Utsav Somani: Manish, this has been super nice, but I think we missed the data question as well. For us building in physical AI, I think it's very interesting to learn from you given that you're operating in a very hard industry as well, construction. That vertical seems extremely, extremely tough and kudos to you for doing that. So how can founders choose these niche white spaces, or not niche, but white spaces which have not been captured before and build unique AI data sets? Is there a technique that you've used that founders can learn from?

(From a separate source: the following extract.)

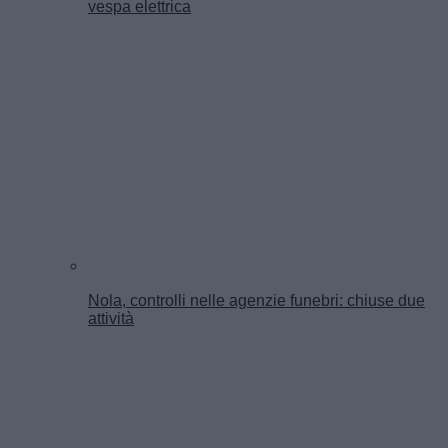
vespa elettrica
Nola, controlli nelle agenzie funebri: chiuse due
attività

Manesh Jain (Flo Mobility): I think there is a lot of inter-domain dynamics in this industry. You have to find it and it's very difficult to find. You can't be ahead of it. But generally, there are a few key factors that somebody can look at. One is whether the industry is ready for that. You have to see that the industry will respond to the same question with a different question number. When you ask a question, in the case of let's just bring it to this. Let's say 10 years ago, somebody would have told a construction company that I'm working on wall conditioning and they would have said, what are you talking about? I don't know. You didn't even listen to it. You didn't even understand the question. How important is it for your customer to solve it?

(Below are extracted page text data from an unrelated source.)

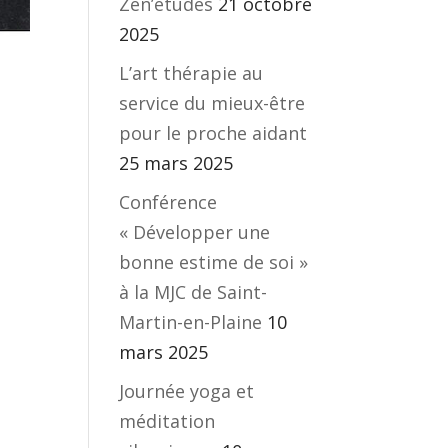
Zen’études
21 octobre
2025
L’art thérapie au
service du mieux-être
pour le proche aidant
25 mars 2025
Conférence
« Développer une
bonne estime de soi »
à la MJC de Saint-
Martin-en-Plaine
10
mars 2025
Journée yoga et
méditation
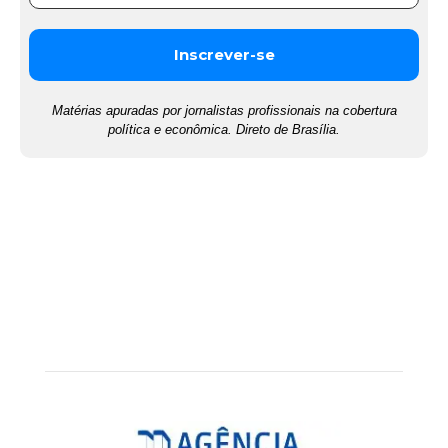
Matérias apuradas por jornalistas profissionais na cobertura
política e econômica. Direto de Brasília.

Utsav Somani: I think the audio, I'm unable to gather your response properly.

Manesh Jain (Flo Mobility): Is it better now?

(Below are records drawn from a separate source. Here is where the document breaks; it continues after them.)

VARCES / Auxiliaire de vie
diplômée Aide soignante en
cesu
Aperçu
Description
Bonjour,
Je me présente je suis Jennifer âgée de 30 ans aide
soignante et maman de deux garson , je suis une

Utsav Somani: Much better, yeah.

Manesh Jain (Flo Mobility): Oh, okay. I don't know something happened maybe. Yes, I'll just repeat. I think for a founder to narrow down on a niche, one of the first and foremost things is how ready my customer is. And is he really asking for this? Is it a pain point for him which he wants to solve today? Or is this something which is good to have for tomorrow? So marry that pain point with a maturity of underlying technology. Whatever technology disruption that you're building, it should be mature enough to meet that use case to a certain extent. So when these two things come together, app tech maturity and a customer's adoption maturity when they come together is when the magic happens, when a startup can build a winning product. That is generally how I would put it together. Once you have these two pieces in place is when you come about, okay, what are the remaining things in terms of my underlying structure? Should I build it first? Should I take it from somewhere else and put my technology on top of this first? Those are all the nuances that you figure out. Specifically to also answer the data question that we are talking about, I think it's kind of becoming a norm now where whenever you have to automate something, the first thing to do is put sensors on people who are doing it today and try to understand how it is being done. It could be folding a cloth or putting a brick on a wall. You just understand by putting those sensors on how it is being today. In our case, it was like a different variation of that. What we did was we said, okay, let's run our machines through a remote control operation for a while. So for first five, six months, the machines are not autonomous. We had an operator who was actually running these machines and he was going along with the machine everywhere. And in that process, we collected a lot of data. Customer wouldn't pay you for collecting data. So customer is only paying you because his work is getting done. And in that process, we are able to collect data and then use that data to train our models, which eventually can now make the machine run in that same environment or fully autonomously without operation.

Utsav Somani: Awesome. Thank you so much for coming on our show. Wishing you all the best. Construction industry could use a redo.

Manesh Jain (Flo Mobility): Thanks a lot. Thanks a lot. Really looking forward and great chatting with you.

Utsav Somani: Awesome, Manish. Thank you. All right, listeners. That's it. Short and sweet from us this Monday. Wednesday with Ruben, I'm taking a break. We'll see you on Friday. Have a wonderful, wonderful week ahead. Thank you. Bye-bye.